El Espíritu ya ha llegado y Pedro es valiente en la predicación. Eso todavía no
era posible en la mañana del primer día de la Semana, del Domingo en que
resucitó el Señor, pero está bien que se nos ofrezca como primera lectura de
hoy, pues marca el final importante de este Tiempo Pascual que iniciamos hoy.
La
muerte en Cruz de Jesús, sirvió, por supuesto, para la redención de nuestras
culpas, pero sin la Resurrección la fuerza de la Redención no se hubiera visto.
Guardemos una alegre reverencia ante estos grandes misterios que se nos han
presentado en estos días.
"Nos encargó predicar al pueblo, dando
solemne testimonio de que Dios lo ha nombrado juez de vivos y muertos"
(Hch 10, 42). Su mandato fue categórico. Seréis mis
testigos desde Jerusalén hasta los confines de la tierra, hasta los límites finales
del tiempo. Un pregón vivo que se repite vibrante a lo largo y a lo ancho del
mundo y de la historia. Sin apagarse jamás esa luz fuerte de la fe en la
resurrección. Prendiendo fuego en las ramas de todo los bosques de la
Humanidad. El fuego que Cristo ha prendido ya. Y entre luces y sombras, el
fuego continuará vivo, quemando, transformando, encendiendo amores extraños y
maravillosos en los mil pétalos de la rosa de los vientos.
El responsorial de hoy es el salma 117 (Sal 117,1-2.16-17.22-23 ) .Es el salmo
pascual por excelencia, el texto sálmico más expresivo de la acción de gracias por la
victoria pascual del Señor.
"Nada más
grande -comenta San Agustín- que esta pequeña alabanza: porque es bueno.

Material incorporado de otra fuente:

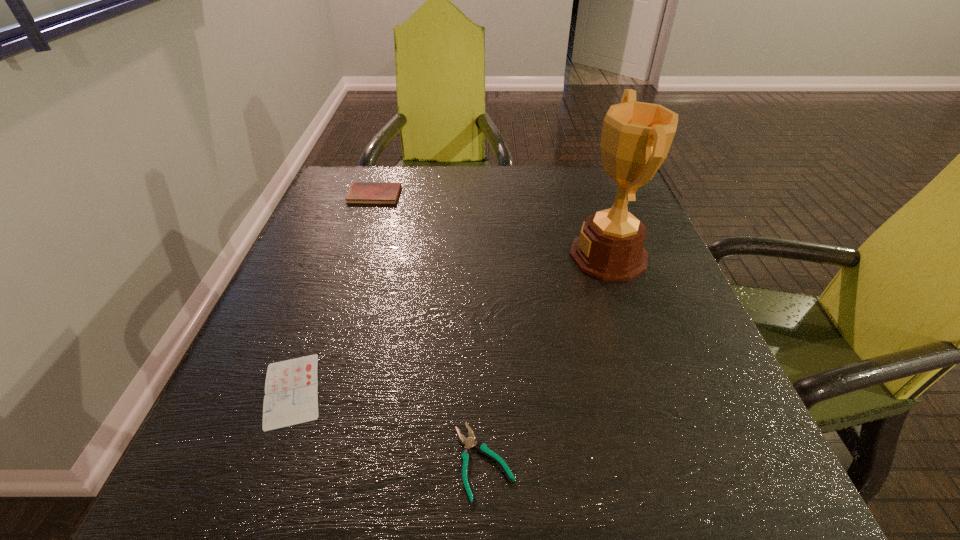 Image resolution: width=960 pixels, height=540 pixels. I want to click on free space located 0.210m on the right of the shorter diary, so click(x=456, y=390).

Locate an element on the screen. Image resolution: width=960 pixels, height=540 pixels. free space located on the left of the pliers is located at coordinates (355, 461).

Locate an element on the screen. object situated at the far edge is located at coordinates (360, 192).

I want to click on object located in the near edge section of the desktop, so click(469, 442).

You are a GUI agent. You are given a task and a screenshot of the screen. Output one action in this format:
    pyautogui.click(x=<x>, y=<y>)
    Task: Click on the object situated at the right edge
    
    Given the screenshot: What is the action you would take?
    pyautogui.click(x=636, y=137)

The height and width of the screenshot is (540, 960). In order to click on object positioned at the far left corner in this screenshot , I will do `click(360, 192)`.

This screenshot has height=540, width=960. In the image, there is a desktop. Identify the location of vacant region at the far edge. (556, 214).

Where is `vacant space at the near edge of the desktop`? Image resolution: width=960 pixels, height=540 pixels. vacant space at the near edge of the desktop is located at coordinates (395, 497).

In the image, there is a desktop. What are the coordinates of `vacant space at the left edge` in the screenshot? It's located at (261, 437).

Identify the location of vacant space at the right edge of the desktop. The height and width of the screenshot is (540, 960). (620, 359).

Ciertamente, el ser bueno es tan propio de Dios que, cuando su mismo Hijo oye
decir 'Maestro bueno' a cierto joven que, contemplando su Carne y no viendo su
Divinidad, pensaba que El era tan sólo un hombre, le respondió: '¿Por qué me
llamas bueno? Nadie es bueno sino sólo Dios'. Con esta contestación quería
decir: Si quieres llamarme bueno, comprende, entonces, que Yo soy Dios."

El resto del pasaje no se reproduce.